Er klärt, ob sich der Patient in der Lage sieht, ein längeres Gespräch zu führen und kümmert sich darum, dass die Rahmenbedingungen (Vertraulichkeit und Datenschutz) hinreichend gewährleistet sind, d. h. möglichst keine Störungen stattfinden und ggf. Mitpatienten in dieser Zeit den Raum verlassen. Er erkundigt sich nach dem augenblicklichen Befinden des Patienten und ergreift die nötigen Maßnahmen, um für das Gespräch eine angenehme Atmosphäre zu schaffen (»Anteilnahme«) und ggf. kommunikative Hindernisse auszuräumen.

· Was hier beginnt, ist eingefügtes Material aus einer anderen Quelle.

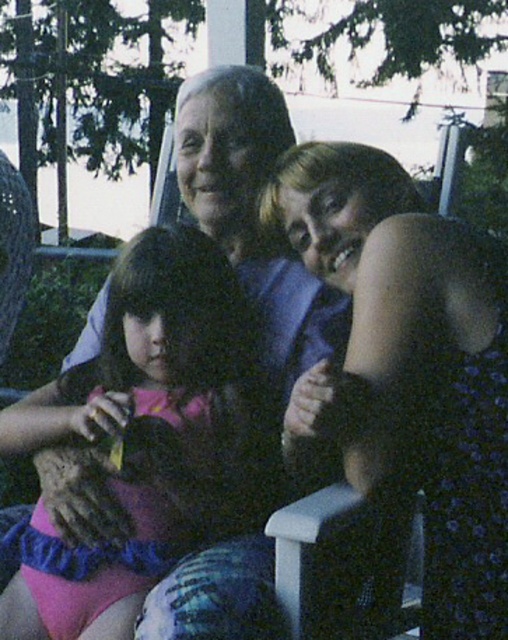 Between matte blue dress at center and pink fabric dress at center, which one appears on the right side from the viewer's perspective?

From the viewer's perspective, matte blue dress at center appears more on the right side.

Who is higher up, matte blue dress at center or pink fabric dress at center?

matte blue dress at center is above.

What do you see at coordinates (414, 360) in the screenshot?
I see `matte blue dress at center` at bounding box center [414, 360].

Find the location of a particular element. matte blue dress at center is located at coordinates (414, 360).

2. Wichtig ist auch die Mitteilung des für das Gespräch zur Verfügung stehenden Zeitrahmens, sodass der Patient dieses mitgestalten kann. Der Untersucher skizziert seine Zielsetzung für das Gespräch und die dabei zu erörternden Themen. Er versucht dann, die Themen zusammenzustellen, deren Klärung für den Patienten wichtig sind (z. B. spezielle Symptome und damit verbundene Befürchtungen, besondere Anliegen und Erwartungen, offene Fragen). Falls für den verfügbaren Zeitrahmen zu viele Themen zusammenkommen, versucht der Untersucher eine Priorisierung vorzunehmen und für die ggf. verbleibenden Themen auf einen weiteren Termin zu verweisen.
3. Der Untersucher fordert den Patienten mit einer allgemeinen und offenen Frage auf, alle seine Beschwerden und den Grund für das Aufsuchen des Arztes in seinen Worten zu schildern (»Landkarte der Beschwerden«). Dabei erhält er gleichzeitig einen ersten Einblick in die psychosoziale Situation des Patienten, z. B. wenn der Patient wichtige Bezugspersonen nennt, die ihn in irgendeiner Weise seit dem Auftreten der Beschwerden unterstützen bzw. bereits zuvor unterstützt haben. Im Verhalten des Untersuchers steht aufmerksames Zuhören (offene Fragen, Fördern des Gesprächsflusses des Patienten, nonverbale Ermunterungen, Pausen zulassen, neutrale Äußerungen, Blickkontakt) im Vordergrund. Dadurch gewinnt er zusätzlich Informationen auf der nonverbalen Ebene, z. B. nonverbales Verhalten, Äußeres bzw. Kleidung, vegetative Veränderungen, körperliche Auffälligkeiten. Adler und Hemmeler (1992) wiesen darauf hin, dass aus dem Verhalten des Patienten und der Art der Beschwerdeschilderung erste Hinweise auf seinen Persönlichkeitsstil abgeleitet werden können. So kann etwa eine Darstellungsform, bei der der Patient vor lauter Einzelheiten die Übersicht verliert, auf einen zwanghaften Persönlichkeitsstil hindeuten, ein Überfluten des Untersuchers mit Angaben, sodass dieser keine Fragen stellen kann, auf die Tendenz hinweisen, Wesentliches hinter Vordergründigem zu verbergen, oder sehr abstrakte Darstellungen unter Verwendung von Fachjargon können Anzeichen für die Abspaltung von Gefühlen sein. Neigt der Patient dazu, immer wieder das Gleiche zu wiederholen und lange Pausen einzulegen, aus denen der Interviewer ihn herausholen muss, kann dies als erster Hinweis auf eine zerebrale Insuffizienz oder auch auf ein dissoziatives Geschehen gesehen werden. Die Wahrnehmung und Hypothesenbildung solcher oder ähnlicher Beobachtungen hilft dem Untersucher relativ früh, sein eigenes Vorgehen bei der Gestaltung der Anamnese zu planen, so etwa bei einem immer wieder abschweifenden, detailversessenen Patienten das Gespräch zu straffen.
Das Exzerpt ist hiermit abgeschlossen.